Full coverage: Paris Climate Agreement
The United States and China were two of the driving forces behind the approval of significant carbon reductions at last year's Paris Climate Talks. But while China is able to move ahead - President Barack Obama's domestic plan to keep global warming in check is facing legal challenges.
US President Barack Obama says his Clean Air Act comes at a critically important moment in time.
In the next 15 years-the Obama administration is proposing dramatically steering away from the use of coal.

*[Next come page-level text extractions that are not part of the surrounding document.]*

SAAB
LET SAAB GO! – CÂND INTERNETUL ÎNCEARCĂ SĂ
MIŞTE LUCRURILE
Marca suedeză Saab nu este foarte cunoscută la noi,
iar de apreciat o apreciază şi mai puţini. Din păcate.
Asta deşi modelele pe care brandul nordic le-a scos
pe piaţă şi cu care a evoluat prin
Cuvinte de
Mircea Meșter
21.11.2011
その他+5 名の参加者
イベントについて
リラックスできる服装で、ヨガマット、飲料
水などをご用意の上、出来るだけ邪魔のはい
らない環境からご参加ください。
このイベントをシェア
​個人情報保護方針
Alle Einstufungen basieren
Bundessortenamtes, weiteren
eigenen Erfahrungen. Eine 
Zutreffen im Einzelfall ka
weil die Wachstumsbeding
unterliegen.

And, any new coal burning utility plants - like this one owned by the Southern Company in Kemper, Mississippi, will have to operate without spewing pollutants into the air.

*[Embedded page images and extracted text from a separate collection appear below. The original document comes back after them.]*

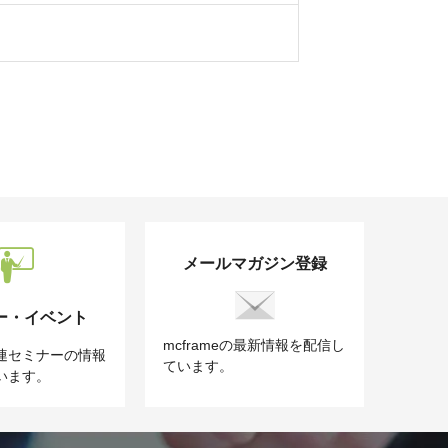
メールマガジン登録
ー・イベント
mcframeの最新情報を配信し
e関連セミナーの情報
ています。
います。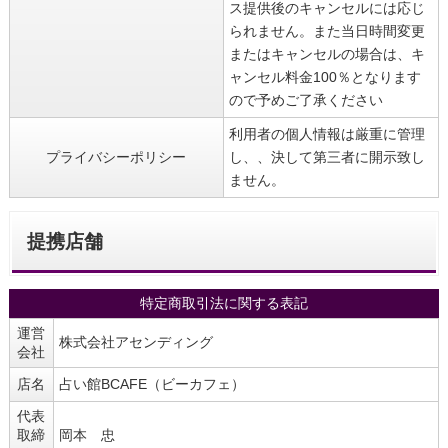
ス提供後のキャンセルには応じ
られません。また当日時間変更
またはキャンセルの場合は、キ
ャンセル料金100％となります
ので予めご了承ください
利用者の個人情報は厳重に管理
プライバシーポリシー
し、、決して第三者に開示致し
ません。
提携店舗
特定商取引法に関する表記
運営
株式会社アセンディング
会社
店名
占い館BCAFE（ビーカフェ）
代表
取締
岡本 忠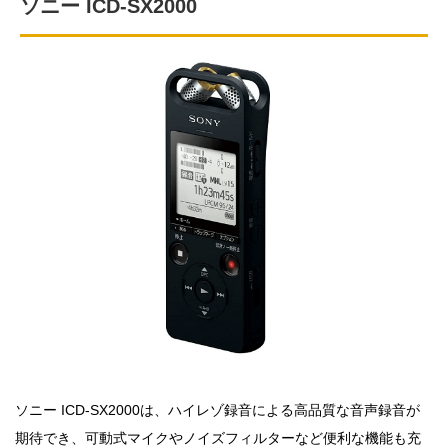
ソニー ICD-SX2000
ソニー ICD-SX2000は、ハイレゾ録音による高品質な音声録音が
期待でき、可動式マイクやノイズフィルターなど便利な機能も充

This is a coal gasification plant -which turns high sulfur coal into a synthetic gas.
And -arguably among the most expensive -- Construction at this plant is three years behind schedule, with a price tag of 6.5-billion dollars -- three times the initial cost estimate.
It is also, critics contend - a microcosm of what is wrong with Obama's clean air plan - It is costly, and eliminates jobs recently outlined by Republican opposition Congressman Steve Scalise.
Legal challenges to the President's Environmental Protection Agency climate measure are mounting.
Adherence to the much ballyhooed Paris Agreement - and President Obama's pledge to reduce carbon pollution from power plants by a third, could be in jeopardy.
The legal filings, chiefly from Republican states, and utility giants, contend the president and the EPA overstepped their authority. Eventually the case is expected to make it to the US Supreme Court.